Nephrolithiasis, commonly known as kidney stone disease, is a prevalent disorder characterized by the formation of solid masses within the urinary tract, which can lead to severe acute back pain and complications such as pyelonephritis or acute renal failure^[6]. Uric acid nephrolithiasis specifically refers to kidney stones primarily composed of uric acid crystals. The term “uric acid” is often used interchangeably with “urate,” particularly in the context of serum levels, where “serum uric acid” and “serum urate” both refer to the concentration of uric acid in the blood^[6]. A key related concept is hyperuricemia, defined as elevated levels of uric acid in the plasma or serum, which is recognized as a major risk factor for the development of kidney stones^[8].

The formation of uric acid stones is linked to urinary supersaturation, a condition influenced by factors such as a Westernized diet, obesity, and dehydration, which are also associated with nephrolithiasis in general^[6]. Beyond its direct role in stone formation, hyperuricemia is implicated in various metabolic traits and conditions, including metabolic syndrome, hypertension, and chronic kidney disease^[2]. Therefore, uric acid nephrolithiasis represents a specific manifestation within the broader spectrum of disorders associated with altered uric acid metabolism.

Measurement and Diagnostic Approaches for Uric Acid Levels

The determination of uric acid levels is a critical diagnostic and research component for assessing risk and understanding its pathophysiology. Plasma or serum uric acid concentrations are routinely measured, with methods such as the COBAS Integra Uric Acid assay used in clinical and and research settings^[5]. For research purposes, operational definitions often involve meticulous data cleaning, such as the exclusion of uric acid outliers (e.g., those exceeding three standard deviations from the mean) to ensure data integrity^[7]. These quantitative measurements are essential for association studies investigating the influence of various factors, including obesity status, on uric acid levels^[7].

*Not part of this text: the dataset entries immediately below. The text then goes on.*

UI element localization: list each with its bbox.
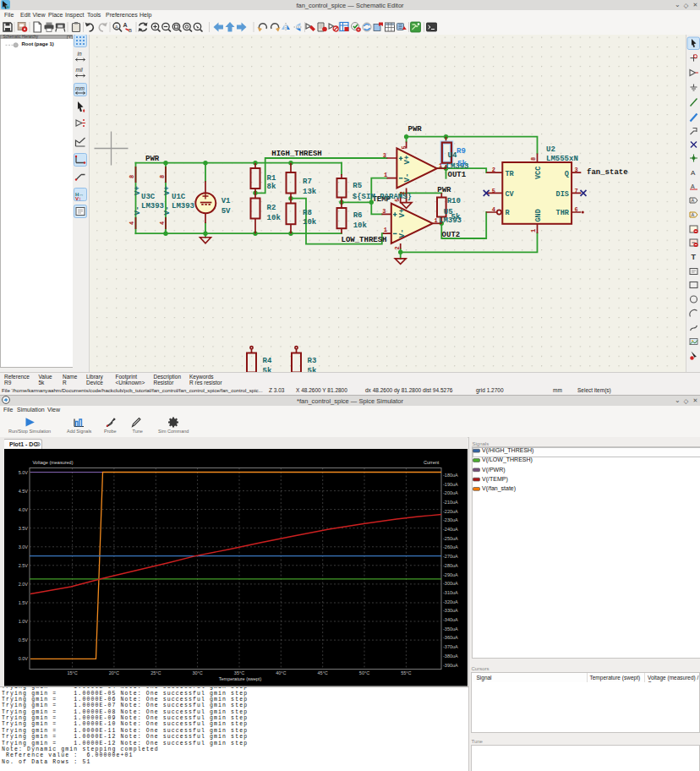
- svg-text:10k: 10k: [267, 214, 282, 222]
- svg-text:U1C: U1C: [172, 193, 186, 201]
- svg-text:4.5V: 4.5V: [19, 489, 29, 494]
- svg-text:fan_state: fan_state: [587, 168, 628, 177]
- svg-text:VCC: VCC: [534, 167, 543, 179]
- svg-text:R3: R3: [308, 357, 317, 365]
- svg-text:A: A: [691, 169, 696, 177]
- svg-text:mil: mil: [76, 67, 84, 73]
- svg-text:55°C: 55°C: [401, 670, 411, 675]
- svg-text:-350uA: -350uA: [443, 626, 458, 632]
- svg-text:-180uA: -180uA: [443, 473, 458, 478]
- svg-text:GND: GND: [534, 209, 543, 221]
- svg-text:8: 8: [159, 175, 166, 178]
- svg-text:V+: V+: [134, 186, 142, 195]
- svg-text:V+: V+: [403, 156, 412, 165]
- svg-text:V+: V+: [163, 186, 172, 195]
- svg-text:-280uA: -280uA: [443, 563, 458, 568]
- svg-text:35°C: 35°C: [234, 670, 244, 675]
- svg-text:-300uA: -300uA: [443, 581, 458, 586]
- svg-text:R10: R10: [447, 197, 461, 205]
- svg-text:3: 3: [383, 152, 386, 159]
- svg-text:U3C: U3C: [141, 193, 156, 201]
- svg-text:8: 8: [129, 175, 135, 178]
- svg-text:-230uA: -230uA: [443, 517, 458, 522]
- svg-text:-340uA: -340uA: [443, 617, 458, 622]
- svg-text:PWR: PWR: [408, 125, 423, 134]
- svg-text:45°C: 45°C: [318, 670, 328, 675]
- svg-text:-370uA: -370uA: [443, 644, 458, 649]
- svg-text:2: 2: [492, 167, 495, 173]
- svg-text:20°C: 20°C: [109, 670, 119, 675]
- svg-text:R6: R6: [353, 211, 363, 220]
- svg-text:50°C: 50°C: [359, 670, 369, 675]
- svg-text:V-: V-: [398, 229, 407, 238]
- svg-text:1.0V: 1.0V: [19, 619, 29, 624]
- svg-text:-250uA: -250uA: [443, 536, 458, 541]
- svg-text:R4: R4: [263, 357, 272, 365]
- svg-text:-310uA: -310uA: [443, 590, 458, 595]
- svg-text:5V: 5V: [221, 207, 231, 216]
- svg-text:-200uA: -200uA: [443, 490, 458, 495]
- svg-text:V1: V1: [221, 197, 231, 205]
- svg-text:-240uA: -240uA: [443, 527, 458, 532]
- svg-text:V-: V-: [403, 173, 412, 183]
- svg-text:2.5V: 2.5V: [19, 563, 29, 568]
- svg-text:LM393: LM393: [141, 202, 164, 211]
- svg-text:R1: R1: [267, 174, 276, 183]
- svg-text:-190uA: -190uA: [443, 482, 458, 487]
- svg-text:2: 2: [394, 246, 401, 249]
- svg-text:R5: R5: [353, 182, 362, 190]
- svg-text:-360uA: -360uA: [443, 635, 458, 640]
- svg-text:mm: mm: [75, 85, 85, 91]
- svg-text:R: R: [506, 209, 511, 217]
- svg-text:T: T: [692, 253, 697, 261]
- svg-text:A: A: [692, 198, 695, 203]
- svg-text:40°C: 40°C: [276, 670, 286, 675]
- svg-text:A: A: [115, 25, 118, 30]
- svg-text:1: 1: [384, 227, 387, 233]
- svg-text:A: A: [692, 212, 695, 217]
- svg-text:4: 4: [159, 221, 166, 225]
- svg-text:8: 8: [530, 157, 537, 161]
- svg-text:TR: TR: [506, 170, 515, 178]
- svg-text:THR: THR: [556, 209, 570, 217]
- svg-text:5k: 5k: [451, 213, 461, 221]
- svg-text:1: 1: [439, 162, 442, 169]
- svg-text:4: 4: [492, 206, 495, 213]
- svg-text:4: 4: [129, 221, 135, 225]
- svg-text:-220uA: -220uA: [443, 509, 458, 514]
- svg-text:6: 6: [575, 206, 578, 213]
- svg-text:10k: 10k: [303, 218, 317, 227]
- svg-text:30°C: 30°C: [192, 670, 202, 675]
- svg-text:5: 5: [492, 188, 495, 194]
- svg-text:R7: R7: [303, 178, 312, 186]
- svg-text:-320uA: -320uA: [443, 599, 458, 604]
- svg-text:-270uA: -270uA: [443, 554, 458, 559]
- svg-text:3.5V: 3.5V: [19, 526, 29, 531]
- svg-text:10k: 10k: [353, 221, 368, 230]
- svg-text:5.0V: 5.0V: [19, 470, 29, 475]
- svg-text:CV: CV: [506, 190, 515, 199]
- svg-text:3: 3: [382, 208, 386, 215]
- svg-text:V-: V-: [134, 206, 142, 216]
- svg-text:3.0V: 3.0V: [19, 544, 29, 550]
- svg-text:2.0V: 2.0V: [19, 582, 29, 587]
- svg-text:-290uA: -290uA: [443, 572, 458, 577]
- svg-text:-390uA: -390uA: [443, 663, 458, 668]
- svg-text:LM555xN: LM555xN: [546, 155, 578, 163]
- svg-text:0.5V: 0.5V: [19, 637, 29, 642]
- svg-text:V-: V-: [163, 206, 172, 216]
- svg-text:LOW_THRESH: LOW_THRESH: [342, 236, 387, 244]
- svg-text:7: 7: [575, 188, 578, 194]
- svg-text:5: 5: [401, 145, 407, 149]
- svg-text:U2: U2: [546, 145, 555, 154]
- svg-text:R9: R9: [457, 147, 466, 156]
- svg-text:15°C: 15°C: [67, 670, 77, 675]
- svg-text:in: in: [78, 51, 82, 57]
- svg-text:0.0V: 0.0V: [19, 656, 29, 661]
- svg-text:1: 1: [530, 229, 537, 232]
- svg-text:R2: R2: [267, 204, 276, 212]
- svg-text:LM393: LM393: [172, 202, 194, 211]
- svg-text:3: 3: [575, 167, 578, 173]
- svg-text:1: 1: [384, 172, 387, 178]
- svg-text:PWR: PWR: [437, 186, 451, 194]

Beyond direct uric acid measurement, several other clinical parameters are frequently assessed in conjunction, such as estimated glomerular filtration rate (eGFR) and body mass index (BMI). eGFR, a key indicator of kidney function, is calculated using formulas that incorporate blood test results, age, and gender, such as the formula eGFR (mL/min/1.73 m2) = 1946serum creatinine (mg per 100 ml)21.0946age20.287 (60.739 if female)^[6]. The relationship between uric acid and kidney function is bidirectional, where a decline in GFR can elevate uric acid, and conversely, increased uric acid may impact glomerular function through renal vasoconstriction and increased renin expression^[8].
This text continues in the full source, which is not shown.